Constitutional law experts surveyed by Handelsblatt questioned the legality of Germany’s plans to levy a road toll only on foreign drivers and not on German citizens.
The proposal as it stands cannot be brought into accord with European law, according to Joachim Wieland, a constitutional specialist from Speyer. “A plan that only impinges on foreigners is inherently discriminatory,” he told Handelsblatt.
Right before parliament’s summer recess, German Transport Minister Alexander Dobrindt laid out the basics of the planned toll, which was widely criticized by his own conservatives and their coalition partner, the center-left Social Democratic Party. The organization responsible for providing independent scholarly research to parliament also expressed doubts that the plan follows European Union law.
Starting in 2016, Mr. Dobrindt wants an “infrastructure charge” not only on highways, but also on all roads. The coalition agreement, on the other hand, envisions a “toll on passenger vehicles… to require owners of passenger vehicles not registered in Germany to contribute to highway expenditures, without further burdening domestically registered vehicles.” It is intended to promote “the additional financing of the maintenance and extension of our highway system.” There is no mention of state and local roads, however.

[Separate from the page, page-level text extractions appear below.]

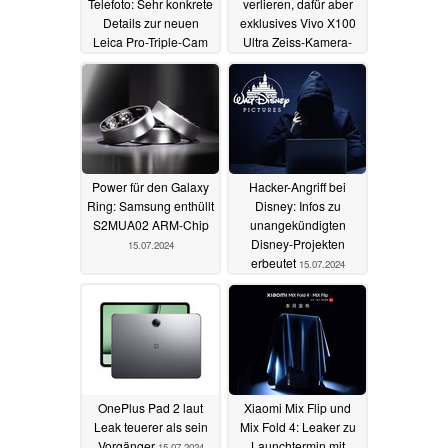
Telefoto: Sehr konkrete
verlieren, dafür aber
Details zur neuen
exklusives Vivo X100
Leica Pro-Triple-Cam
Ultra Zeiss-Kamera-
geleakt
Feature erben
15.07.2024
15.07.2024
Power für den Galaxy
Hacker-Angriff bei
Ring: Samsung enthüllt
Disney: Infos zu
S2MUA02 ARM-Chip
unangekündigten
Disney-Projekten
15.07.2024
erbeutet
15.07.2024
OnePlus Pad 2 laut
Xiaomi Mix Flip und
Leak teuerer als sein
Mix Fold 4: Leaker zu
Vorgänger
Launchtermin mit
15.07.2024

“With legislation establishing a passenger-vehicle toll on all roadways, the federal government is appropriating quite a lot of jurisdiction for itself,” said Mr. Wieland. “But that does not allow it to collect fees on state and local roadways.”
Those authorities would have the right to those revenues, he said, and they would have to agree to such measures in the Bundesrat, the upper house of parliament representing Germany’s 16 states.